Work item:
Only one span belongs in the answer: the line holding "To Watch This Episode" through the last line of the entries below, retyped exactly.

[[ Task input, beginning ]]

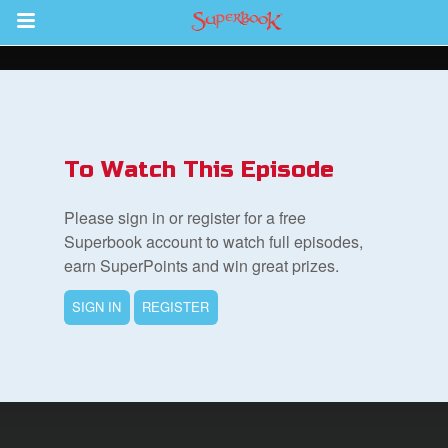
Return to Content
s
ver
To Watch This Episode
sts
Please sign in or register for a free
des
Superbook account to watch full episodes,
earn SuperPoints and win great prizes.
SIGN IN
REGISTER
s
App
arents Only: Welcome Pack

[[ Task input, end ]]

Answer to the problem:
To Watch This Episode
sts
Please sign in or register for a free
des
Superbook account to watch full episodes,
earn SuperPoints and win great prizes.
SIGN IN
REGISTER
s
App
arents Only: Welcome Pack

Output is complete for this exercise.